Transcribe, with complete accuracy, all of the entries below except for the pictures.

INFORMATION GIVEN:
-=-=-=-=-
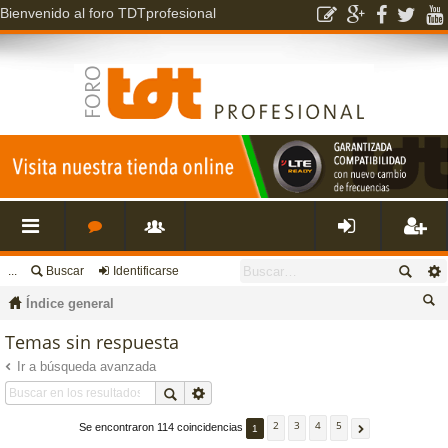
Bienvenido al foro TDTprofesional
...
Buscar
Identificarse
nl
o
s
de
eg
Índice general
ac
r
u
nti
ist
us
Temas sin respuesta
ca
Ir a búsqueda avanzada
es
o
a
fic
ra
r
rá
s
ri
ar
rs
2
3
4
5
Se encontraron 114 coincidencias
1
-=-=-=-=-
TASK OUTPUT:
Bienvenido al foro TDTprofesional
...
Buscar
Identificarse
nl
o
s
de
eg
Índice general
ac
r
u
nti
ist
us
Temas sin respuesta
ca
Ir a búsqueda avanzada
es
o
a
fic
ra
r
rá
s
ri
ar
rs
2
3
4
5
Se encontraron 114 coincidencias
1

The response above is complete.